1. »
  2. »
  3. »
悪徳商法撃退10のケース

悪徳商法⑤~キャッチセールス

Q5.
 街頭で、「アンケートに協力してほしい」と呼び止められて、答えているうちに、「無料でお肌のチェックをさせてもらっています。この機会に是非」と勧められて、つい近くのお店について行ってしまいました。そこで、肌のチェックを受けたところ、「このまま放置したら将来顔に大きなシミができますよ。うちの化粧品を使えば防げます」等としつこく勧誘されたので、つい高額の化粧品の購入契約を結んでしまいました。契約のときに、クーリングオフのことを書いた書類をもらいましたが、それから10日経ちました。どうにかなりますか?

      1 どうにもならない。

      2 契約を取り消せる。

      3 クーリングオフできる。

A.2

 解説 ・これはいわゆるキャッチセールス。街頭で、「アンケート」「体験エステ」などと称して呼びとめ、別の場所に連れて行き、執拗に勧誘し、、長時間拘束して、強引に化粧品、エステや健康食品、ジュエリーなどを契約させるもの。
     

    ・設例のケースでは、すでにクーリングオフ期間を過ぎているので、解約はできない。

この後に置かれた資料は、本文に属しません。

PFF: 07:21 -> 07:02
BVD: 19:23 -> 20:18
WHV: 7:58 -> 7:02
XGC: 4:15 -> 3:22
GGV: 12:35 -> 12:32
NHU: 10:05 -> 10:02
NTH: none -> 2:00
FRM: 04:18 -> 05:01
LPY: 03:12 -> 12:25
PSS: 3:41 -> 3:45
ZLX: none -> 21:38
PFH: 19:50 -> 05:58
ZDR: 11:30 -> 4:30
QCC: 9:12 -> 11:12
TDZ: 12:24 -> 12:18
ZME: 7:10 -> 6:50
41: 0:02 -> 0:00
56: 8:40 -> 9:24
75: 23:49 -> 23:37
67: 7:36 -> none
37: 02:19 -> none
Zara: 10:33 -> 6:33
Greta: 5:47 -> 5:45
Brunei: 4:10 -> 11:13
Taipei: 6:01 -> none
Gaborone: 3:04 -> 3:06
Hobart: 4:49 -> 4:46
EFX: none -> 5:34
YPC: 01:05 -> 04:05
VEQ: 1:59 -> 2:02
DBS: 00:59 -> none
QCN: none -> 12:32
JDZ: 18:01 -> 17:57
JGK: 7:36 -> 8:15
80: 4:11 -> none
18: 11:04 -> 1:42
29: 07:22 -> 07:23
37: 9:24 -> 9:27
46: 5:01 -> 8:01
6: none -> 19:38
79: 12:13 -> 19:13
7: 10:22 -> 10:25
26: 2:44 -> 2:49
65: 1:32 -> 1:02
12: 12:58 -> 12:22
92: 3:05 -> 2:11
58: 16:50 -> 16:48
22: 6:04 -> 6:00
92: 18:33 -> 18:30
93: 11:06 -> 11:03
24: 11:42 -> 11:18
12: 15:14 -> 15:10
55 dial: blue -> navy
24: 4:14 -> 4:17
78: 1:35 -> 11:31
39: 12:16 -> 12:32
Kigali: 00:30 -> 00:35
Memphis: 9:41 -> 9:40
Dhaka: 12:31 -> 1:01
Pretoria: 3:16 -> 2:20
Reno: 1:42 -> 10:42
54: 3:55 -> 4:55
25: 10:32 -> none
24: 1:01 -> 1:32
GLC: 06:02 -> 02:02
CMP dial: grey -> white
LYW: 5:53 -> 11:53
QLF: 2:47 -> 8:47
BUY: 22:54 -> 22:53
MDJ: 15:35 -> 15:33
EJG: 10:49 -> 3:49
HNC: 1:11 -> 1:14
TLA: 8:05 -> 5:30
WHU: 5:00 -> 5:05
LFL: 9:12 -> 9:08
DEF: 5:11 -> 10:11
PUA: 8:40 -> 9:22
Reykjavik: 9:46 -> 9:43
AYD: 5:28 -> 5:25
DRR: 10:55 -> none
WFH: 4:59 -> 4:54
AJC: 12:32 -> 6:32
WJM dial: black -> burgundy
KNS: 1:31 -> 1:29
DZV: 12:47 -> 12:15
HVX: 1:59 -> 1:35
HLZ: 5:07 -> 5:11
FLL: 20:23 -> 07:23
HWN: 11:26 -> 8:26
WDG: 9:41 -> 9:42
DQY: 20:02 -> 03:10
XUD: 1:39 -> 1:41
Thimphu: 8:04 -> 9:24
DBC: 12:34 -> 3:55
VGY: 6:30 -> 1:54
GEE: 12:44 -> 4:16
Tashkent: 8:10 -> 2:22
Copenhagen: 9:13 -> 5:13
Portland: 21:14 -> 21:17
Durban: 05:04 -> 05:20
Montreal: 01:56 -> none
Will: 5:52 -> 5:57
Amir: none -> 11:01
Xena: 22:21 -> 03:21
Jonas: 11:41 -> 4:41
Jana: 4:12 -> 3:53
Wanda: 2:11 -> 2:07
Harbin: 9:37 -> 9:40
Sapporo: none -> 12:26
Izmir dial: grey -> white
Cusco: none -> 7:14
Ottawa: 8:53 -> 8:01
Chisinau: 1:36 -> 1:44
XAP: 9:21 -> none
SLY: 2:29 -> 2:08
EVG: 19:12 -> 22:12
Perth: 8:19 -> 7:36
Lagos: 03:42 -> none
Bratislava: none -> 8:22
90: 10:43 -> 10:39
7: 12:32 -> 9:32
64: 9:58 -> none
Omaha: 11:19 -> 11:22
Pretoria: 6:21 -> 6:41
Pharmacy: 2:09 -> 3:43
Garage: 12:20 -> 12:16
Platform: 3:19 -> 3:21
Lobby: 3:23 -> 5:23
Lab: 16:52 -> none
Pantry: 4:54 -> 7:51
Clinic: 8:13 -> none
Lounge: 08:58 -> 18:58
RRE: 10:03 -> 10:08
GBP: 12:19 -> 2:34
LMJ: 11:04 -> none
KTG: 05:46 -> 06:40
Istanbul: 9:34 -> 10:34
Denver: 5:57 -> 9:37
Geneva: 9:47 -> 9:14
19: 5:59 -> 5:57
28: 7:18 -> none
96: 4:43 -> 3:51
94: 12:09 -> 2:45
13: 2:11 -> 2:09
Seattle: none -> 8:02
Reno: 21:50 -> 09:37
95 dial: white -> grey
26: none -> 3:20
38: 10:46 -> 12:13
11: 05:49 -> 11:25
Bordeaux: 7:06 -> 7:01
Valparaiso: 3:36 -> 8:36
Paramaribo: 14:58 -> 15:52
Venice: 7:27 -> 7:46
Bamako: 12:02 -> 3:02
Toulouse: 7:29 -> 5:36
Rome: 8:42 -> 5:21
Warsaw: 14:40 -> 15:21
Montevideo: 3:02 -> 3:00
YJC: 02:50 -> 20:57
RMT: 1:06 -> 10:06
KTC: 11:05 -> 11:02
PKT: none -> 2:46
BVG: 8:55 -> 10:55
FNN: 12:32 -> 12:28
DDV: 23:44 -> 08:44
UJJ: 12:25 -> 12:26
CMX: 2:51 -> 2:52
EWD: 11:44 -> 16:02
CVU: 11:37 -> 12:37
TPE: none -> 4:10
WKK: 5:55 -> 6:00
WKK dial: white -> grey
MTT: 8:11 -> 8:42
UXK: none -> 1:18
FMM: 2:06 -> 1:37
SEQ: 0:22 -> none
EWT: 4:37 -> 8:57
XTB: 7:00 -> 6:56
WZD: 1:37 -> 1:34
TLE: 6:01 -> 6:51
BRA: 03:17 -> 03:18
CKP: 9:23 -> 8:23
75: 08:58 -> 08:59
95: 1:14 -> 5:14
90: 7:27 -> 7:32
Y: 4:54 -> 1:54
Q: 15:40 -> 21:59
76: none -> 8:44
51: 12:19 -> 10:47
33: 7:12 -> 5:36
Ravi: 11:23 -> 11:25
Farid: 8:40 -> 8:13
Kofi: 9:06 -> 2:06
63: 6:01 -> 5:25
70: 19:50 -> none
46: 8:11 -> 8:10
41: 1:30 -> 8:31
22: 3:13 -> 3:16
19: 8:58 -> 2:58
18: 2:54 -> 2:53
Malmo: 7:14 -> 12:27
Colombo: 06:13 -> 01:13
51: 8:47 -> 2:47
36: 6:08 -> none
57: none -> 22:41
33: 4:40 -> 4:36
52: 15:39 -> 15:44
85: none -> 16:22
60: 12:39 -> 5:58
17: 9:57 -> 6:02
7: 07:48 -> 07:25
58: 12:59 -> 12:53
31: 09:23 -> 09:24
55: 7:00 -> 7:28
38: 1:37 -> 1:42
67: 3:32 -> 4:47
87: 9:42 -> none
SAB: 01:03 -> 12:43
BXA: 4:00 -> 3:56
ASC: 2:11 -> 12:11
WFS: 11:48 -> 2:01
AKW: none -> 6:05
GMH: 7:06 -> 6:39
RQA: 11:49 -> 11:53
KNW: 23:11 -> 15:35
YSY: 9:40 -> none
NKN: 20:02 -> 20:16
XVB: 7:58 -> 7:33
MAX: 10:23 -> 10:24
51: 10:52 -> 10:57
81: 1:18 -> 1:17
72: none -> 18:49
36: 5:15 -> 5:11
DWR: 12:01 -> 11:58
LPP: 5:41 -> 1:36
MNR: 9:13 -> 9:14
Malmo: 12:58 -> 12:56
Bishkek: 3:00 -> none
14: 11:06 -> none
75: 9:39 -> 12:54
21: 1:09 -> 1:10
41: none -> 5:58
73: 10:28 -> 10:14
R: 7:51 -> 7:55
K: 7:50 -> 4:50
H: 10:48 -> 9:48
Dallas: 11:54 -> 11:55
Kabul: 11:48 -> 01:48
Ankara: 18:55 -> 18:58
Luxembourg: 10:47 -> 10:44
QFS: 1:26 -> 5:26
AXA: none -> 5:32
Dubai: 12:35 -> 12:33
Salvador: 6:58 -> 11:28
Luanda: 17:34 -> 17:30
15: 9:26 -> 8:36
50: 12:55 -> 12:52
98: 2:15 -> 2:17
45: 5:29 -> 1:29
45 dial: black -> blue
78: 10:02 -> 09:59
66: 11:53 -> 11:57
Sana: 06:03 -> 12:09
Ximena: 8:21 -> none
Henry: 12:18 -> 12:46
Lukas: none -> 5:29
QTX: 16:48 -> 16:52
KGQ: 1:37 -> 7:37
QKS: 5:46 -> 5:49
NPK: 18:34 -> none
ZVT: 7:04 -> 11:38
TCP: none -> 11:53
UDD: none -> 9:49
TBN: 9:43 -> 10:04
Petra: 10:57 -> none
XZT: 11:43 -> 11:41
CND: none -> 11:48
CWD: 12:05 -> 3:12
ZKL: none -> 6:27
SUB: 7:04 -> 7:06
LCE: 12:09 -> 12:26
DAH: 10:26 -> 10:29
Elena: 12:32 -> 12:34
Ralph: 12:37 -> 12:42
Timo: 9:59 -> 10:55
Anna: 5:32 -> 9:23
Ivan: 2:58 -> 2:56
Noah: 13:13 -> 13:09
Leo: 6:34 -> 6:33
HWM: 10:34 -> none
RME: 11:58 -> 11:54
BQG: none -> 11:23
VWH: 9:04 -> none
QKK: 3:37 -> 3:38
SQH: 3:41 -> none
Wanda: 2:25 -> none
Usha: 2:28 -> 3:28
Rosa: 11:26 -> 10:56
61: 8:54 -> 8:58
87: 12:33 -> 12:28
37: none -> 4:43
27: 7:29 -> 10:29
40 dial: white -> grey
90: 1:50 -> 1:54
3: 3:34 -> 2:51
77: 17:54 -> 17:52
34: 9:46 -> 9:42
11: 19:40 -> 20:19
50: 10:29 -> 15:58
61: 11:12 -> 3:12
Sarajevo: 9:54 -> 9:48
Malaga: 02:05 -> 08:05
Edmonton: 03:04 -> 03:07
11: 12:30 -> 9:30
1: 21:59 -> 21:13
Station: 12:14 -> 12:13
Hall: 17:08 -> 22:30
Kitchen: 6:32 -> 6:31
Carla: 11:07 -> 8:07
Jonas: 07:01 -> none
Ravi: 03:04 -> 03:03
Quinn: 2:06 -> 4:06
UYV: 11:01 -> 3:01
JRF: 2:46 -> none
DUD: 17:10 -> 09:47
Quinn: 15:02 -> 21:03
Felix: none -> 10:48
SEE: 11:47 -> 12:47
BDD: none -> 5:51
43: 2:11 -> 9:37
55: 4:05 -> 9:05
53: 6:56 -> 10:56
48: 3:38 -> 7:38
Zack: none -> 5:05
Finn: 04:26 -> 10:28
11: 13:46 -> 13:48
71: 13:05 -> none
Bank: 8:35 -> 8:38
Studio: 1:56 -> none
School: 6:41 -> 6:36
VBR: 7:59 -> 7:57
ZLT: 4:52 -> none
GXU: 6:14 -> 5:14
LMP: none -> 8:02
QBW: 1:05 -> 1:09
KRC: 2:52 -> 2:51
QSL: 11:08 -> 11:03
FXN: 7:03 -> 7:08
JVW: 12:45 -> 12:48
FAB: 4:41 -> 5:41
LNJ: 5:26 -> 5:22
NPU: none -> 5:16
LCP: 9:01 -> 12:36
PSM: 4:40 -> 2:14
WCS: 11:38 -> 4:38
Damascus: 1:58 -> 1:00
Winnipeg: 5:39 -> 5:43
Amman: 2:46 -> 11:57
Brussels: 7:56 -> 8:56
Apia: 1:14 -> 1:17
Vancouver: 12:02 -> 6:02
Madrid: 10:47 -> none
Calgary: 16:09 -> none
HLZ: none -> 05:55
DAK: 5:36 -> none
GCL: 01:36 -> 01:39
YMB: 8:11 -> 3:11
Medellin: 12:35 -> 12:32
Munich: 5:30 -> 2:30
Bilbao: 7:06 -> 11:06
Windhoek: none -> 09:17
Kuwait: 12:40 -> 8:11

    ・しかし、このケースでは、業者が「このまま放置したら将来顔に大きなシミができる」などと、将来の不確実な事項について断定的な判断を述べており、これは消費者契約法に定められた「断定的判断の提供」にあたるので、契約の取消ができる。

    ・消費者契約法は一定の場合に、民法の錯誤や詐欺等の要件をみたさなくても、契約の取消を認めている。これはクーリングオフとは別の制度で、クーリングオフ期間を過ぎていても取消は可能。

    ・その要件は、以下に挙げる事由に該当したことよって消費者が誤認をしたこと又は困惑したことにより契約をした場合であること。
       ①不実告知
         契約の重要事項について事実と異なることを告げること。
       ②不利益事実の不告知
         契約の重要事項について消費者にとって不利益な事実を故意に告げなかったこと
       ③断定的判断の提供
         契約の目的となるものに関し、将来における変動が不確実な事項につき断定的判断を提供すること。
       ④業者の不退去
         消費者が業者に「帰ってくれ」と言っているのに、帰らない事。
      ⑤業者の退去妨害
         消費者が「帰りたい」と言っているのに、帰らせない事。

    ・消費者契約法による契約の取消は、「追認をすることができる時から6ヶ月、契約の時から5年」で取消権が時効消滅する点、注意。

    ・取消は内容証明郵便で行うのがよい。

    ・キャッチセールスの対策としては、声を掛けてきても立止まらないこと、不要なときは、キッパリ断ること。